- Born: Stanley Isaac Chera October 22, 1942 New York City, US
- Died: April 11, 2020 (aged 77) New York City, US
- Occupations: Businessman, investor
- Known for: Founder of Crown Acquisitions
- Spouse: Frieda
- Children: 3

= Stanley Chera =

American real estate developer

Stanley Isaac Chera (October 22, 1942 – April 11, 2020) was an American billionaire, businessman and investor. The founder of Crown Acquisitions. Born in Brooklyn to a Syrian Jewish family, Chera started purchasing real estate in New York City in the 1980s, first as a minority partner and later in the 2000s as the lead developer. In 2017, his net worth was estimated at $4 billion.

Chera had a wife and three sons. Chera died due to complications brought on by COVID-19.

== Early life ==
Chera was born on October 22, 1942, in Brooklyn, New York City, to a Syrian Jewish family. In 1947, his father Isaac Chera opened a retail store called Young World in Brooklyn. The family later purchased the building and grew Young World into a chain purchasing the buildings as they expanded.

== Career ==
In the 1980s, Chera (then in charge of the family company) started purchasing real estate in New York City at first as a minority partner and later in 2000s as the lead developer. Chera was known for developing or "repositioning" the retail portion of his buildings and then selling the property.

In a joint venture with The Carlyle Group and Charles Kushner, Chera sold the retail portion of 666 Fifth Avenue in two transactions for more than $1 billion; and also the retail portion of the St. Regis Hotel in a joint venture with Lloyd Goldman and Jeffrey Feil for $380 million. In 2010, he began the restoration of The Knickerbocker Hotel in Manhattan. In 2012, Chera purchased 49.9% interest in a four-building Fifth Avenue portfolio that included the Olympic Tower for $1 billion from the Alexander S. Onassis Public Benefit Foundation.

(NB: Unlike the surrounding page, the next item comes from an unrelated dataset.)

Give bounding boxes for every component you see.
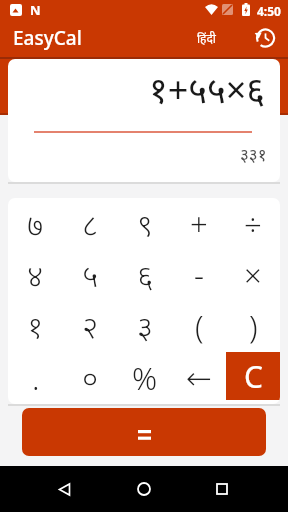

In June 2013, Chera purchased 650 Madison Avenue for $1.3 billion in partnership with Highgate Holdings from the Carlyle Group. He was an investor in the One World Trade Center and accumulated significant property in Red Hook, Brooklyn. Crown was also a prominent investor (along with Albert Laboz, Joseph Jemal, and Eli Gindi) in the Fulton Mall in Brooklyn. Chera had a conservative investment strategy borrowing no more than 25–35% of the purchase price given that they were long term holders in assets. In 2009, Crown held 15000000 ft2 real estate in New York City.

== Personal life ==
Chera and his wife Frieda, nicknamed "Cookie", had three sons: Isaac "Ike", Haim, and Richard, all active in the family business. Chera was a leader in the Brooklyn Sephardic Jewish community. Chera was an associate and friend of Donald Trump, and donated to the Trump Victory Committee.

== Death ==
Chera was hospitalized for an unknown illness in March 2020 and later tested positive for COVID-19. Prior to his hospitalization, he had relocated to his home in Deal, New Jersey. Chera entered a coma the following week and died on April 11, 2020. His wife also contracted the virus, but recovered.

Donald Trump, in a May 2020 Fox News interview, described Chera's death as having a high impact on his thinking:

I've lost three friends. One, a very good friend, a very successful man, New York guy, employed a lot of people that were all crying over his death. Stanley Chera. He went to the hospital, he calls me up. He goes, "I tested positive." I said, "Well, what are you going to do?" He said, "I'm going to the hospital. I'll call you tomorrow." He didn't call. I call the hospital, he's in a coma. Now, I know a lot of people that had the flu, they were never in a coma.

When Trump contracted COVID-19 himself, he was reported to have asked if he was "going out like Stan Chera".